→ **Problem**
Exactly as written, print every line of the listing below and omit its pictures.

──────── Exercise materials

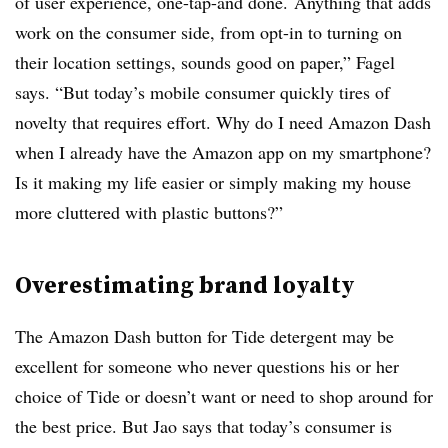
of user experience, one-tap-and done.
Anything that adds
work on the consumer side, from opt-in to turning on
their location settings, sounds good on paper,” Fagel
says. “But today’s mobile consumer quickly tires of
novelty that requires effort.
Why do
I need Amazon Dash
when I already have the Amazon app on my smartphone?
Is it making my life easier or simply making my house
more cluttered with plastic buttons?”
Overestimating brand loyalty
The Amazon Dash button for Tide detergent may be
excellent for someone who never questions his or her
choice of Tide or doesn’t want or need to shop around for
the best price. But Jao says that today’s consumer is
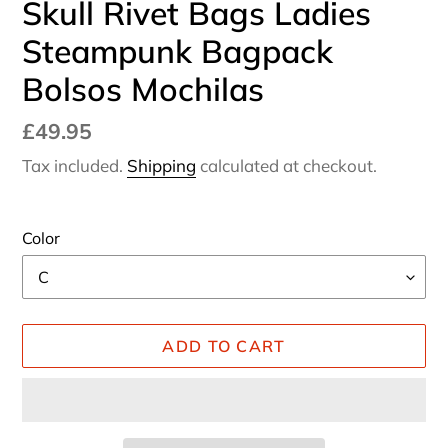
Skull Rivet Bags Ladies
Steampunk Bagpack
Bolsos Mochilas
Regular
£49.95
price
Tax included.
Shipping
calculated at checkout.
Color
ADD TO CART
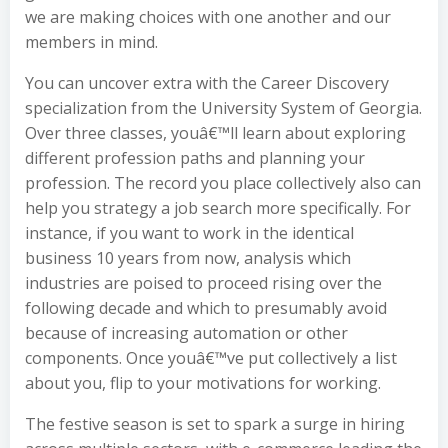
we are making choices with one another and our
members in mind.
You can uncover extra with the Career Discovery
specialization from the University System of Georgia.
Over three classes, youâ€™ll learn about exploring
different profession paths and planning your
profession. The record you place collectively also can
help you strategy a job search more specifically. For
instance, if you want to work in the identical
business 10 years from now, analysis which
industries are poised to proceed rising over the
following decade and which to presumably avoid
because of increasing automation or other
components. Once youâ€™ve put collectively a list
about you, flip to your motivations for working.
The festive season is set to spark a surge in hiring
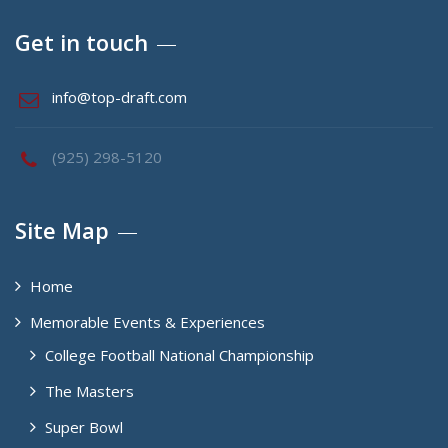
Get in touch
info@top-draft.com
(925) 298-5120
Site Map
Home
Memorable Events & Experiences
College Football National Championship
The Masters
Super Bowl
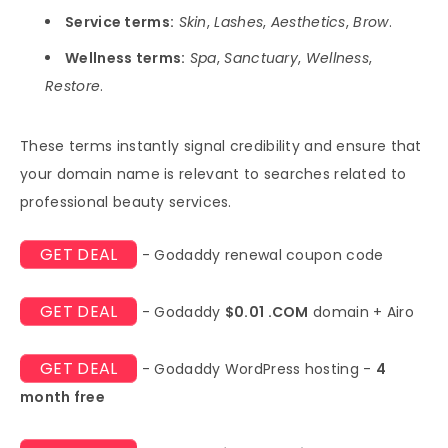
Service terms:
Skin
,
Lashes
,
Aesthetics
,
Brow
.
Wellness terms:
Spa
,
Sanctuary
,
Wellness
,
Restore
.
These terms instantly signal credibility and ensure that
your domain name is relevant to searches related to
professional beauty services.
GET DEAL
- Godaddy renewal coupon code
GET DEAL
- Godaddy
$0.01 .COM
domain + Airo
GET DEAL
- Godaddy WordPress hosting -
4
month free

────────────────

→ **Answer to this problem**
of user experience, one-tap-and done.
Anything that adds
work on the consumer side, from opt-in to turning on
their location settings, sounds good on paper,” Fagel
says. “But today’s mobile consumer quickly tires of
novelty that requires effort.
Why do
I need Amazon Dash
when I already have the Amazon app on my smartphone?
Is it making my life easier or simply making my house
more cluttered with plastic buttons?”
Overestimating brand loyalty
The Amazon Dash button for Tide detergent may be
excellent for someone who never questions his or her
choice of Tide or doesn’t want or need to shop around for
the best price. But Jao says that today’s consumer is
Skull Rivet Bags Ladies
Steampunk Bagpack
Bolsos Mochilas
Regular
£49.95
price
Tax included.
Shipping
calculated at checkout.
Color
ADD TO CART
we are making choices with one another and our
members in mind.
You can uncover extra with the Career Discovery
specialization from the University System of Georgia.
Over three classes, youâ€™ll learn about exploring
different profession paths and planning your
profession. The record you place collectively also can
help you strategy a job search more specifically. For
instance, if you want to work in the identical
business 10 years from now, analysis which
industries are poised to proceed rising over the
following decade and which to presumably avoid
because of increasing automation or other
components. Once youâ€™ve put collectively a list
about you, flip to your motivations for working.
The festive season is set to spark a surge in hiring
Get in touch
info@top-draft.com
(925) 298-5120
Site Map
Home
Memorable Events & Experiences
College Football National Championship
The Masters
Super Bowl
Service terms:
Skin
,
Lashes
,
Aesthetics
,
Brow
.
Wellness terms:
Spa
,
Sanctuary
,
Wellness
,
Restore
.
These terms instantly signal credibility and ensure that
your domain name is relevant to searches related to
professional beauty services.
GET DEAL
- Godaddy renewal coupon code
GET DEAL
- Godaddy
$0.01 .COM
domain + Airo
GET DEAL
- Godaddy WordPress hosting -
4
month free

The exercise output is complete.